Monday, Sep 28, 2009
The Energy and Sustainability Steering Committee (ESSC) of Rider University will mark the debut of its Green Film Series with a screening of the Sundance Award-winning movie FUEL on Tuesday, September 29, from 6 to 8 p.m. in the Bart Luedeke Center Theater.
The Green Film Series is the first year-long educational series sponsored by the ESSC, according to Melissa Greenberg, sustainability coordination manager. “Rider University is a setting for higher learning and these topics have an important place here,” Greenberg explained. “The ESSC feels strongly that our students should leave here with knowledge about environmental issues that will inevitably touch their lives, and this film series addresses many of these issues.”
Beginning with FUEL and continuing through April 2010, one new movie will be featured each month as part of the Green Film Series, including documentaries, investigative productions and Hollywood features. The free series is open to all, including students, faculty and staff. FUEL will also be screened again on Tuesday, October 20, in anticipation of National Campus Sustainability Day on October 21. FUEL director Josh Tickell and producer Rebecca Harrell will be on the Lawrenceville campus that day to share their ideas and stories in their quest for the common use of more sustainable biofuels.
Greenberg said that the productions chosen for the Green Film Series offer a number of different insights and perspectives into environmental sustainability. “The films vary in topic, but they all provide information about things humans do that affect the planet,” explained Greenberg, who worked with student Eco-Rep Chris Shepherd, to select the movies. “They are eye-opening and, at times, a bit scary, but they tell important stories that touch the lives of everyone on Earth.”

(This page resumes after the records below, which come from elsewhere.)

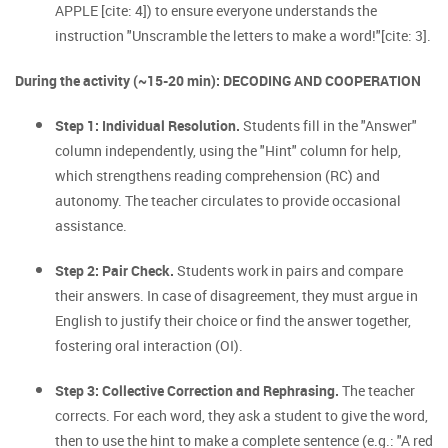
APPLE [cite: 4]) to ensure everyone understands the
instruction "Unscramble the letters to make a word!"[cite: 3].
During the activity (~15-20 min): DECODING AND COOPERATION
Step 1: Individual Resolution.
Students fill in the "Answer"
column independently, using the "Hint" column for help,
which strengthens reading comprehension (RC) and
autonomy. The teacher circulates to provide occasional
assistance.
Step 2: Pair Check.
Students work in pairs and compare
their answers. In case of disagreement, they must argue in
English to justify their choice or find the answer together,
fostering oral interaction (OI).
Step 3: Collective Correction and Rephrasing.
The teacher
corrects. For each word, they ask a student to give the word,
then to use the hint to make a complete sentence (e.g.: "A red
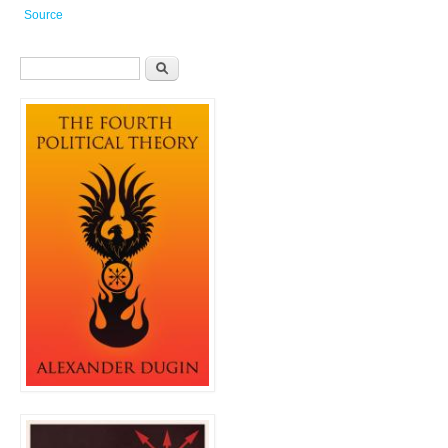
Source
Search form
Search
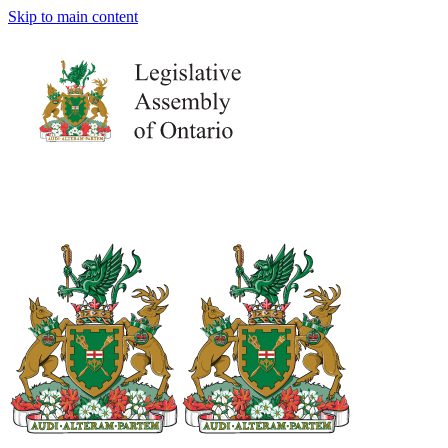
Skip to main content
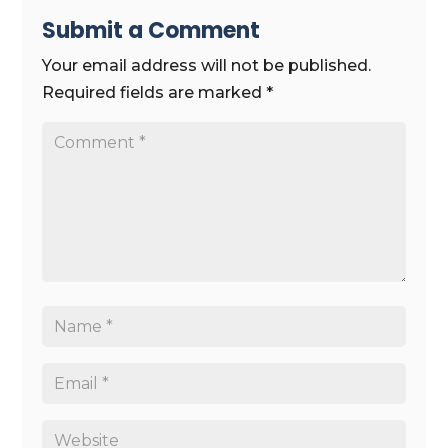
Submit a Comment
Your email address will not be published.
Required fields are marked
*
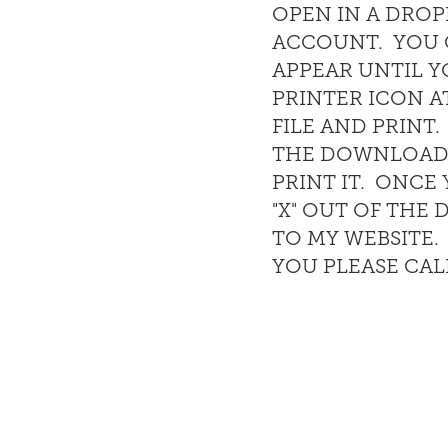
OPEN IN A DRO
ACCOUNT. YOU C
APPEAR UNTIL Y
PRINTER ICON A
FILE AND PRINT
THE DOWNLOAD 
PRINT IT. ONC
"X" OUT OF TH
TO MY WEBSITE.
YOU PLEASE CAL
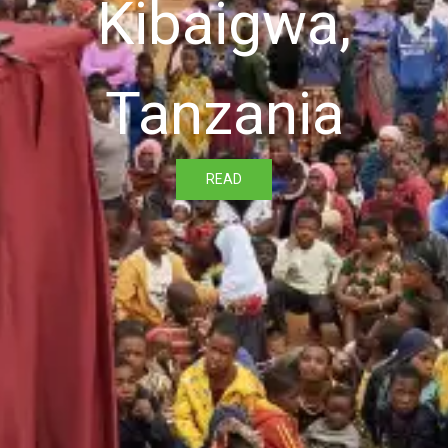
Kibaigwa,
Tanzania
READ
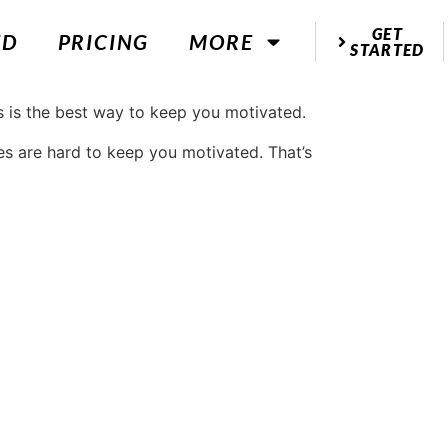
GET
ED
PRICING
MORE
STARTED
es are hard to keep you motivated. That’s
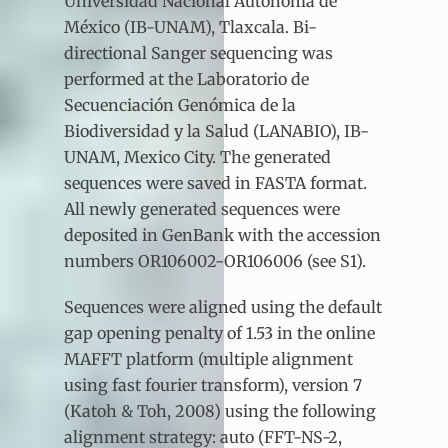
Universidad Nacional Autónoma de
México (IB-UNAM), Tlaxcala. Bi-
directional Sanger sequencing was
performed at the Laboratorio de
Secuenciación Genómica de la
Biodiversidad y la Salud (LANABIO), IB-
UNAM, Mexico City. The generated
sequences were saved in FASTA format.
All newly generated sequences were
deposited in GenBank with the accession
numbers OR106002-OR106006 (see S1).
Sequences were aligned using the default
gap opening penalty of 1.53 in the online
MAFFT platform (multiple alignment
using fast fourier transform), version 7
(Katoh & Toh, 2008) using the following
alignment strategy: auto (FFT-NS-2,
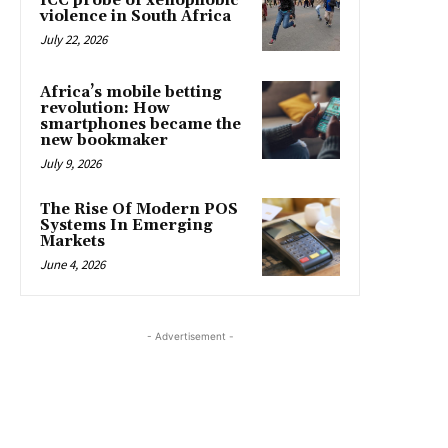
ICC probe of xenophobic
violence in South Africa
July 22, 2026
Africa’s mobile betting
revolution: How
smartphones became the
new bookmaker
July 9, 2026
The Rise Of Modern POS
Systems In Emerging
Markets
June 4, 2026
- Advertisement -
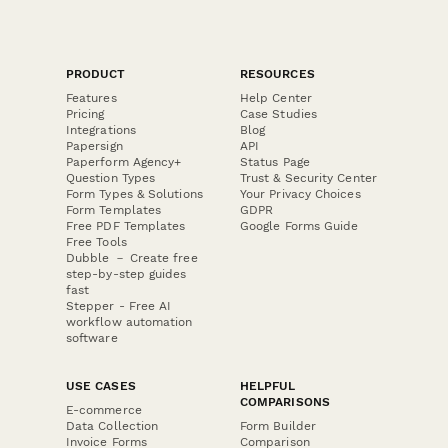
PRODUCT
RESOURCES
Features
Help Center
Pricing
Case Studies
Integrations
Blog
Papersign
API
Paperform Agency+
Status Page
Question Types
Trust & Security Center
Form Types & Solutions
Your Privacy Choices
Form Templates
GDPR
Free PDF Templates
Google Forms Guide
Free Tools
Dubble － Create free
step-by-step guides
fast
Stepper - Free AI
workflow automation
software
USE CASES
HELPFUL
COMPARISONS
E-commerce
Data Collection
Form Builder
Invoice Forms
Comparison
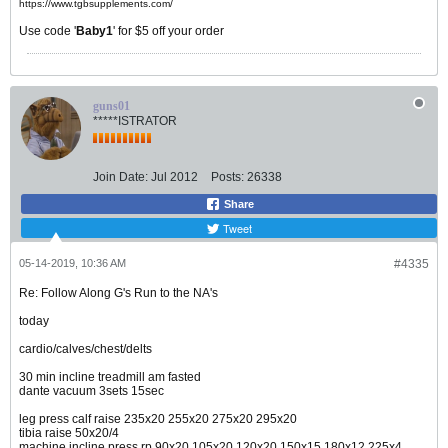
https://www.tgbsupplements.com/
Use code '
Baby1
' for $5 off your order
guns01
*****ISTRATOR
Join Date:
Jul 2012
Posts:
26338
Share
Tweet
05-14-2019, 10:36 AM
#4335
Re: Follow Along G's Run to the NA's
today
cardio/calves/chest/delts
30 min incline treadmill am fasted
dante vacuum 3sets 15sec
leg press calf raise 235x20 255x20 275x20 295x20
tibia raise 50x20/4
machine incline press rp 90x20 105x20 120x20 150x15 180x12 225x4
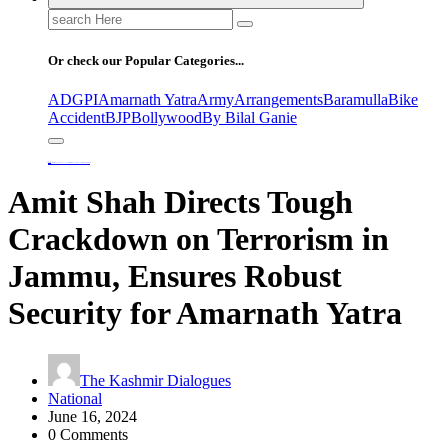
Search
for:
Or check our Popular Categories...
ADGPI
Amarnath Yatra
Army
Arrangements
Baramulla
Bike
Accident
BJP
Bollywood
By Bilal Ganie
Home
Amit Shah Directs Tough Crackdown on Terrorism in Jammu, Ensures Robust Security for Amarnath Yatra
Amit Shah Directs Tough
Crackdown on Terrorism in
Jammu, Ensures Robust
Security for Amarnath Yatra
The Kashmir Dialogues
National
June 16, 2024
0 Comments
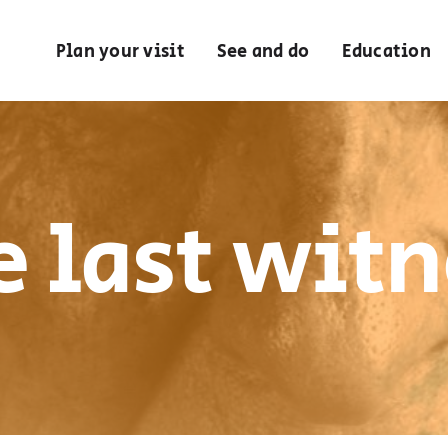
Plan your visit
See and do
Education
e last witn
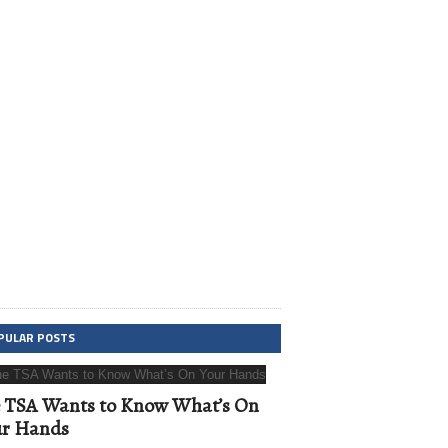
PULAR POSTS
 TSA Wants to Know What’s On
ur Hands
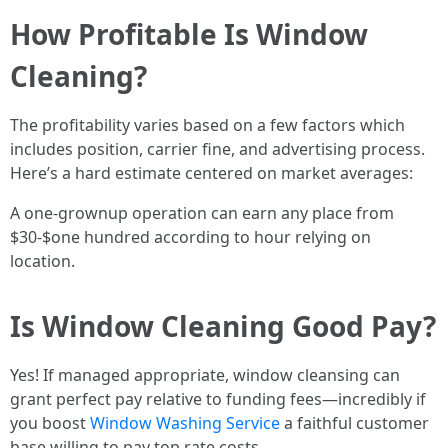
How Profitable Is Window
Cleaning?
The profitability varies based on a few factors which
includes position, carrier fine, and advertising process.
Here’s a hard estimate centered on market averages:
A one-grownup operation can earn any place from
$30-$one hundred according to hour relying on
location.
Is Window Cleaning Good Pay?
Yes! If managed appropriate, window cleansing can
grant perfect pay relative to funding fees—incredibly if
you boost
Window Washing Service
a faithful customer
base willing to pay top rate costs.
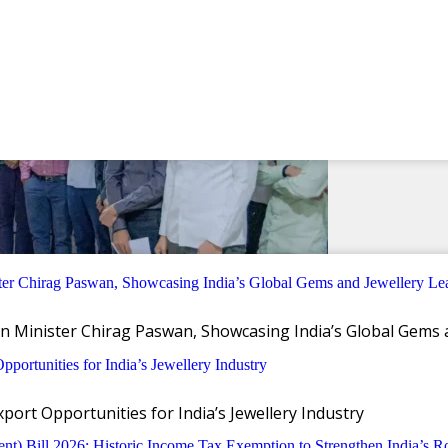
n Minister Chirag Paswan, Showcasing India’s Global Gems 
ort Opportunities for India’s Jewellery Industry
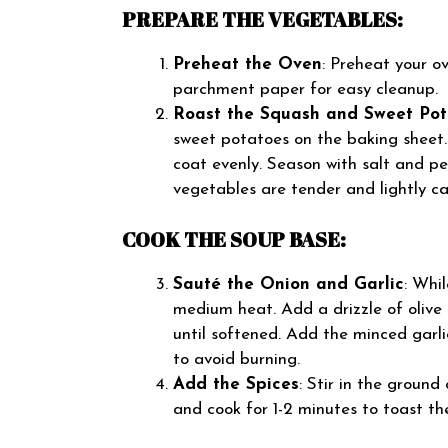
PREPARE THE VEGETABLES:
Preheat the Oven
: Preheat your o
parchment paper for easy cleanup.
Roast the Squash and Sweet Pot
sweet potatoes on the baking sheet. D
coat evenly. Season with salt and pe
vegetables are tender and lightly ca
COOK THE SOUP BASE:
Sauté the Onion and Garlic
: Whi
medium heat. Add a drizzle of olive
until softened. Add the minced garli
to avoid burning.
Add the Spices
: Stir in the ground
and cook for 1-2 minutes to toast th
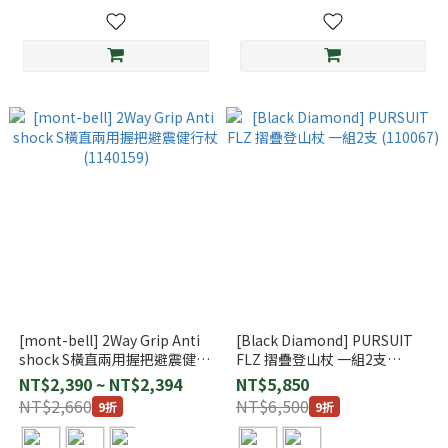
[mont-bell] 2Way Grip Anti
[Black Diamond] PURSUIT
shock S橫直兩用握把避震健行
FLZ 摺疊登山杖 一組2支
杖 (1140159)
(110067)
NT$2,390 ~ NT$2,394
NT$5,850
NT$2,660
NT$6,500
9折
9折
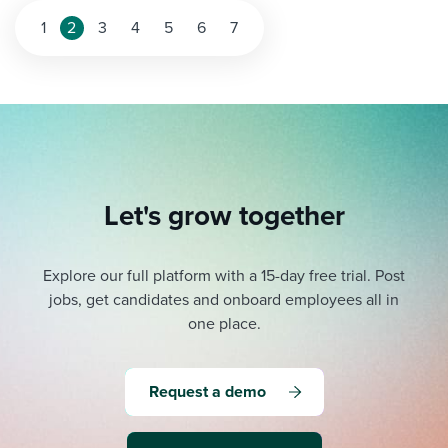
1
2
3
4
5
6
7
Let's grow together
Explore our full platform with a 15-day free trial.
Post
jobs, get candidates and onboard employees all in
one place.
Request a demo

In FUEL, viewers accompany Tickell along his 11-year journey around the world to find solutions to the United States’ addiction to oil. A suffering economy, a failing auto industry, rampant unemployment, spiraling national debt, and an insatiable demand for energy weigh heavily on all of us, but FUEL reveals Tickell and Harrell’s solution to replace every drop of oil we now use, while creating green jobs and keeping American dollars at home through solutions already within our reach.
Tickell, one of the nation’s leading experts in sustainable biofuels, began work in 2003 on FUEL, the winner of the 2008 Sundance Audience Award for documentary. Since then, FUEL has been re-edited to include 45 minutes of new material, pushing the entire film to a feature-length 112 minutes. The film trailer and more information can be found at http://thefuelfilm.com/.
Harrell, the film’s producer, is responsible for directing the creation of the first nationally accredited green curriculum, which will be available to all high schools for free this year. At Sundance, Harrell managed to capture the attention of filmgoers and critics alike in the promotion of FUEL through the inventive use of vehicle parades, peaceful street-team educators and celebrity-studded parties. By the end of the festival, more than 10,000 attendees – one out of every five in attendance – were wearing FUEL buttons, and nearly 2,000 people had to be turned away at the FUEL box office.
Subsequent screenings in the Rider Green Film Series, all of which are in the BLC Theater, include:
- The Day after Tomorrow – Tuesday, October 27, from 6 to 8 p.m. This Hollywood blockbuster takes a big-budget, special-effects look at what the world would look like if the greenhouse effect and global warming continued unabated.
- King Corn – Monday, November 16, from 6 to 8 p.m. King Corn is a feature documentary about two friends, once acre of corn and the subsidized crop that drives our fast-food nation. It raises questions about how we eat and what we farm.
- King Corn – Monday, November 16, from 6 to 8 p.m. King Corn is a feature documentary about two friends, once acre of corn and the subsidized crop that drives our fast-food nation. It raises questions about how we eat and what we farm.
- The End of Suburbia – Tuesday, January 26, 2010, from 6 to 8 p.m. As suburban sprawl has exploded in the last 50 years, the suburban way of life has become a part of the American Dream. Yet, serious questions are beginning to emerge about the sustainability of this residential ideal.
- Everything’s Cool – Tuesday, February 23, 2010, from 6 to 8 p.m. Everything’s Cool tells the harrowing story of what it takes to talk about global warming – the struggle with collective denial and how to communicate the urgency of the situation with a laggard government.
- Flow – Tuesday, March 23, 2010, from 6 to 8 p.m. Irena Salina’s award-winning documentary investigation into what experts label the most important political and environmental issue of the 21st century – the world water crisis.
- Who Killed the Electric Car? - Tuesday, April 27, 2010, from 6 to 8 p.m. This film calls to task not only the officials who squelched the Zero Emission Vehicle mandate, but all of their accomplices – including consumers – who turned their backs on hybrid electric car in favor of the gas-guzzling SUV.
“There will be a moderator for each film who will start a short discussion once the film ends,” explained Greenberg of each night’s programming in the Green Film Series. “Our hope is that the viewers feel a need to share their thoughts after seeing these films and not just getting up and walk out, possibly not getting the message of the film. It’s a forum to share thoughts and maybe even come up with ideas for change at Rider and beyond.”